La advertencia que las previene en contra de un hombre faldero, con frecuencia la hace otro hombre que las ha cortejado sin éxito. Generalmente surte el efecto contrario. Nada que seduzca más a la mayoría de las mujeres que un mujeriego. Sospecho que ante él, su vanidad se despierta y desean averiguar que tanto peso tiene su gracia femenina ante un hombre que ha saboreado tantas mujeres. A otras, tal vez, les interesa más la experiencia en sí; saber cuál es la magia de este hombre; cómo puede liberarlas de su desconfianza y llenarlas de credulidad… pero sin que se den cuenta; pues, en esta sutileza demuestra su arte en la seducción. El acto seductor tiene una misteriosa semejanza con el transito que va de la vigilia al sueño; en el que por mas que intentemos darnos cuenta en que momento nos dormimos no lo logramos, ya que en el momento mismo que lo advertimos, nos despertamos. Del mismo modo, cuando una mujer se ha sumergido en la entrevela erótica, existe el riesgo de un sobresalto; son muchas las que estando ya desnudas, de repente parecen despertar y cómo si hasta entonces hubieran estado sonámbulas se sorprenden de lo que están haciendo, se visten apresuradamente y exigen que se las conduzca a su casa. Todo buen seductor sabe que aunque en la fase avanzada puede hacerse todo el ruido que se quiera, gritar, etc.; al comienzo debe andarse de puntillas, como en un cuarto en que alguien recién se duerme. Tratar de acomodarse, apartarse para cambiar de música, puede ser fatal. Un solo gesto inapropiado, es como el chasquido con los dedos con que se despierta a alguien de una hipnosis; desconectar los teléfonos, alejar los relojes y evitar cambios bruscos como el crujir de una puerta… son precauciones inherentes al oficio del seductor. Quizás, el momento de mayor riesgo esta al desnudarlas; si el hombre falla en desabrochar un brassier o bajar una cremallera, puede probar una segunda vez; pero a partir del tercer intento la probabilidad de que la mujer vuelva en si y reaccione negativamente aumentara dramáticamente. En este comportamiento, es probable que, además, exista otra razón mas profunda; pues resulta curioso que aun la mujer que desea ser poseída, se torne inclemente cuando el hombre procede con torpeza; y, a menos que este enamorada, es corriente que éste rechazo sea más fuerte que ella; quizás este vinculado a un instinto que selecciona los mejores individuos y descarta aquellos torpes y vacilantes.

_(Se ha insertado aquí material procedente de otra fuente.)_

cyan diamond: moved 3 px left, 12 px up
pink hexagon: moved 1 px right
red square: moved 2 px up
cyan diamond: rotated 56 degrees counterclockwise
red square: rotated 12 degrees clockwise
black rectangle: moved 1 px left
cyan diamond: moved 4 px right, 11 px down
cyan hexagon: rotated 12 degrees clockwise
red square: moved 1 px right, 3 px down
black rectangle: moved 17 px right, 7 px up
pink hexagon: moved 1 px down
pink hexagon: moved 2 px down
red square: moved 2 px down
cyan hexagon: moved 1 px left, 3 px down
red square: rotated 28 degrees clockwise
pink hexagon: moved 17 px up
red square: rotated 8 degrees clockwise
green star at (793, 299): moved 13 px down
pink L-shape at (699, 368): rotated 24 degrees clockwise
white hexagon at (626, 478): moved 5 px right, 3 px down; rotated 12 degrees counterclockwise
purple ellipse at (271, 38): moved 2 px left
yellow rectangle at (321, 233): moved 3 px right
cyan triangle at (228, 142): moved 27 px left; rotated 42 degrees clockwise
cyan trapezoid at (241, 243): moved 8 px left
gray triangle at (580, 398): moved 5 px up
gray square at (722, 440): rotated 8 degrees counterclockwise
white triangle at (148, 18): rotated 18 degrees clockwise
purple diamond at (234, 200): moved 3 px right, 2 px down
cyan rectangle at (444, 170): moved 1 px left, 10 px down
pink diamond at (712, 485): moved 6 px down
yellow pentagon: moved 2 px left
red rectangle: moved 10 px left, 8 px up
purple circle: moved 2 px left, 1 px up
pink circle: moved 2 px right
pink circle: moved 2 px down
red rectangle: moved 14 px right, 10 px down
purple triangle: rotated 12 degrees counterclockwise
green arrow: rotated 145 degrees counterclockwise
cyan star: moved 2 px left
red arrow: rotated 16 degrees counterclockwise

Al igual que aquellos que sufren de insomnio y desean algo que imperceptiblemente los introduzca en un profundo dormir, toda mujer ansia un hombre que la libere de su vigilia; y así cómo en la niñez sus padres le relataban un cuento, para hacerla dormir, anhela un hombre que logre suspender su incredulidad y sumergirla en el sueño erótico. No es improbable que, tanto para los hombres como para las mujeres, el lucrativo negocio de las “llamadas calientes” tenga su fundamento en esta esperanza. Para algunas personas este paralelo es casi textual y aspiran revivir la infancia pero trasladada al plano sexual, exigiendo historias eróticas para facilitar su entrega. Un hombre me confesó que su amante, una sicóloga experta en sexualidad, tenía gran dificultad para excitarse de una manera distinta a esta. Cuando recién la conoció, le pareció divertido y empezó por contarle anécdotas de su juventud. Sin embargo, cómo muchas de sus experiencias resultaban simplonas, el tuvo que distorsionarlas. Finalmente se vio obligado a inventarse tal cantidad de historias y tan atrevidas; que de haberlas recopilado habría conformado un libro; así como Lewis Carrol, intentando hacer dormir a su sobrina, terminó componiendo: “Alicia en el país de las maravillas”. La “Historia de O”, de Pauline Reage, aparentemente nace de las mismas circunstancias; solo que, en este caso, es una mujer que se cuenta a sí misma historias eróticas cuando su esposo se va a trabajar y la deja sola.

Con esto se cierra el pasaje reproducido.